* **Try it**:
The records below are to be restated word for word; their pictures are not.

* **Data for the task**:

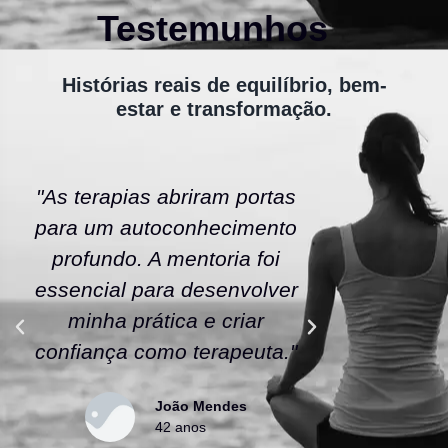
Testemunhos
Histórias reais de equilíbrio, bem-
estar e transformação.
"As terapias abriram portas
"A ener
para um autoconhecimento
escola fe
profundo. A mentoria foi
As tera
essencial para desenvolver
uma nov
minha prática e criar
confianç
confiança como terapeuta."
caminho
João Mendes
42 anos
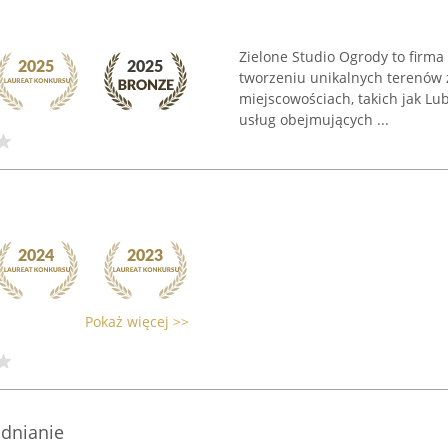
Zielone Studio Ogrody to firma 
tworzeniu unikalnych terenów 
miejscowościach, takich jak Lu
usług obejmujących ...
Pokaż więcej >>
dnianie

* **Task solution**:
Testemunhos
Histórias reais de equilíbrio, bem-
estar e transformação.
"As terapias abriram portas
"A ener
para um autoconhecimento
escola fe
profundo. A mentoria foi
As tera
essencial para desenvolver
uma nov
minha prática e criar
confianç
confiança como terapeuta."
caminho
João Mendes
42 anos
Zielone Studio Ogrody to firma 
tworzeniu unikalnych terenów 
miejscowościach, takich jak Lu
usług obejmujących ...
Pokaż więcej >>
dnianie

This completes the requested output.